PROBLEM DESCRIPTION » Take the lines of the data below from the very first through the line containing "CYL熱賣涼感冰冰被、床包 🧡 韓國棉被" and output them exactly, pictures excluded.

[Saved entries]
*** Block opens ***

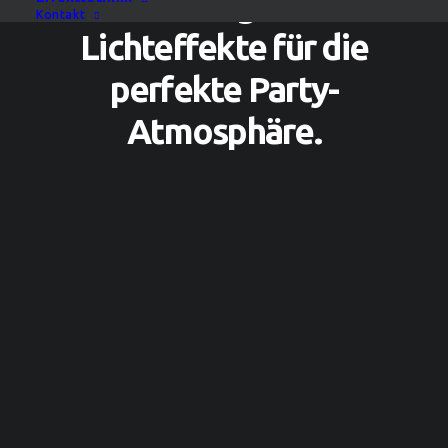
Stimmungsvolle
Kontakt
Lichteffekte für die
perfekte Party-
Atmosphäre.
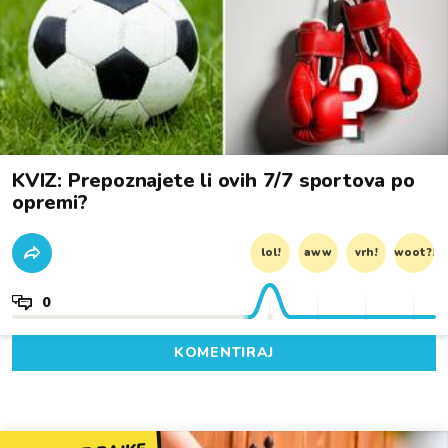
KVIZ: Prepoznajete li ovih 7/7 sportova po
opremi?
lol!
aww
vrh!
woot?!
0
KOMENTIRAJ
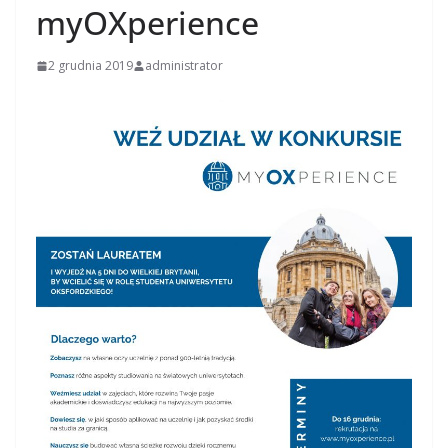
myOXperience
2 grudnia 2019
administrator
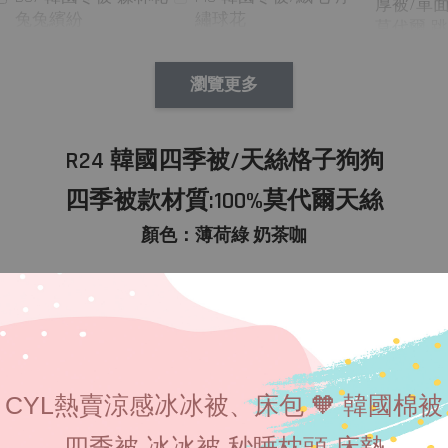
厚被/單
繡球花
兔兔繽紛
莫代爾 
瀏覽更多
R24 韓國四季被/天絲格子狗狗
-
+
NT$ 390
四季被款材質:100%莫代爾天絲
NT$ 390
NT$ 390
NT$ 450
NT$ 450
NT$ 450
顏色：薄荷綠 奶茶咖
加入
CYL熱賣涼感冰冰被、床包 🧡 韓國棉被
四季被 冰冰被 秒睡枕頭 床墊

*** Block closes ***

TASK RESPONSE »
Stimmungsvolle
Kontakt
Lichteffekte für die
perfekte Party-
Atmosphäre.
KVIZ: Prepoznajete li ovih 7/7 sportova po
opremi?
lol!
aww
vrh!
woot?!
0
KOMENTIRAJ
myOXperience
2 grudnia 2019
administrator
厚被/單
繡球花
兔兔繽紛
莫代爾 
瀏覽更多
R24 韓國四季被/天絲格子狗狗
-
+
NT$ 390
四季被款材質:100%莫代爾天絲
NT$ 390
NT$ 390
NT$ 450
NT$ 450
NT$ 450
顏色：薄荷綠 奶茶咖
加入
CYL熱賣涼感冰冰被、床包 🧡 韓國棉被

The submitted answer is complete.